Ravil Maganov, the chairman of Russia's second-largest oil producer Lukoil LKOH.MM, died on Thursday after falling from a hospital window in Moscow, two sources familiar with the situation said, becoming the latest in a series of businessmen to meet with sudden unexplained deaths.

The sources confirmed reports by several Russian media that the 67-year-old had plunged to his death, but the circumstances surrounding his fall were unclear.

Two people who knew Maganov well told Reuters they believed it was highly unlikely he had committed suicide.

Another source close to the company said there was a belief inside Lukoil management that he had killed himself, but he had not seen evidence or documents to support that.

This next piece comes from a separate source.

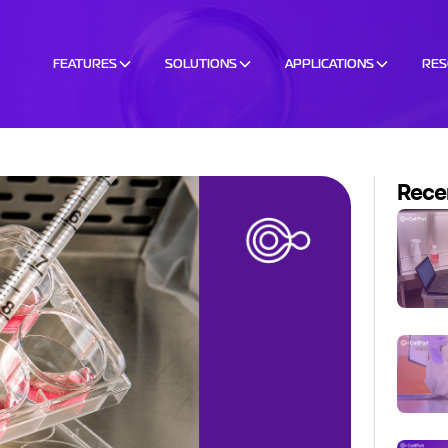
FEATURES
SOLUTIONS
APPLICATIONS
RE
Rece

Asked by Reuters if they were investigating the death as suspicious, Moscow police referred the question to the state's Investigative Committee. The Committee did not immediately respond to a request for comment.

Lukoil said in a statement that Maganov had "passed away following a serious illness."

"Lukoil's many thousands of employees mourn deeply for this grievous loss and express their sincere condolences to Ravil Maganov's family," it said.

Several other senior executives with ties to Russia's energy industry have died suddenly in unclear circumstances in the past few months.

The day after Russia sent its forces into Ukraine in February, a Gazprom executive, Alexander Tyulakov, was found dead in his garage near St Petersburg, Russian media reported.

In April, Sergei Protosenya, a former top manager of Russia's largest liquefied natural gas producer Novatek NVTK.MM, was found dead with his wife and daughter at a villa in Spain. Catalan regional police, investigating the case, have said they believe he killed them and then took his own life.

In May, Russian media reported a former Lukoil manager, Alexander Subbotin, was found dead in the basement of a house outside Moscow.

The same month, Russian media said that Vladislav Avayev, an ex-vice president of Gazprombank, was found dead in a Moscow apartment, also with the bodies of his wife and daughter.

 Maganov had worked in Lukoil since 1993, shortly after the company's inception, and had overseen its refining, production and exploration, becoming chairman in 2020. His brother Nail is the head of mid-sized Russian oil producer Tatneft TATN.MM.

Unusually among Russian companies, Lukoil took a stand over Moscow's intervention in Ukraine. In a March 3 statement, the company's board of directors expressed its concern over the "tragic events" in Ukraine and called for the "soonest possible end to armed conflict" via negotiations.

Maganov was a close associate of one of Lukoil's founders, Vagit Alekperov, and frequently took part in meetings of Russian oil producers and the energy ministry to decide on joint actions as part of the OPEC+ group of leading global oil producers.

Alekperov, a former Soviet deputy oil minister, resigned as president of Lukoil in April, a week after Britain imposed an asset freeze and travel ban on him as part of sanctions over Russia's military actions in Ukraine.